What to produce: Copy out the records precisely, omitting pictures.

--- START ---

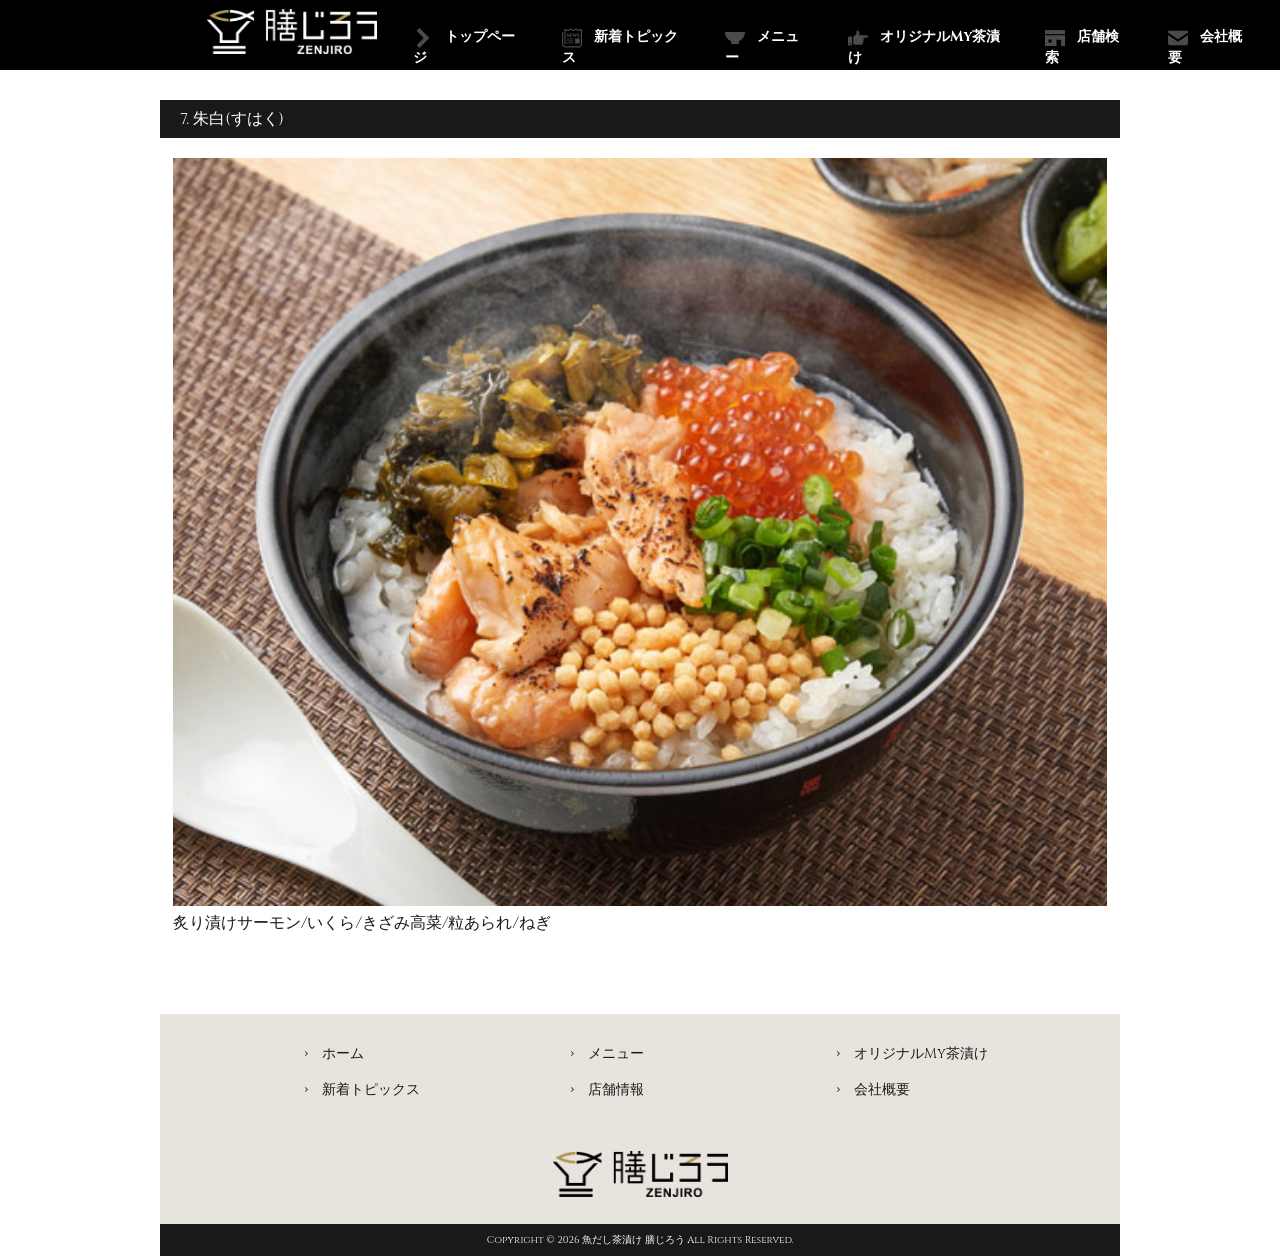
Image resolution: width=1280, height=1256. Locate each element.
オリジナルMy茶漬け (924, 47)
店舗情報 (616, 1089)
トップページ (464, 47)
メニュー (762, 47)
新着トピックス (620, 47)
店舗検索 (1082, 47)
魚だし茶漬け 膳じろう (634, 1240)
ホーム (343, 1053)
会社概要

--- END ---

Answer to the exercise:
Image resolution: width=1280, height=1256. Locate each element.
オリジナルMy茶漬け (924, 47)
店舗情報 (616, 1089)
トップページ (464, 47)
メニュー (762, 47)
新着トピックス (620, 47)
店舗検索 (1082, 47)
魚だし茶漬け 膳じろう (634, 1240)
ホーム (343, 1053)
会社概要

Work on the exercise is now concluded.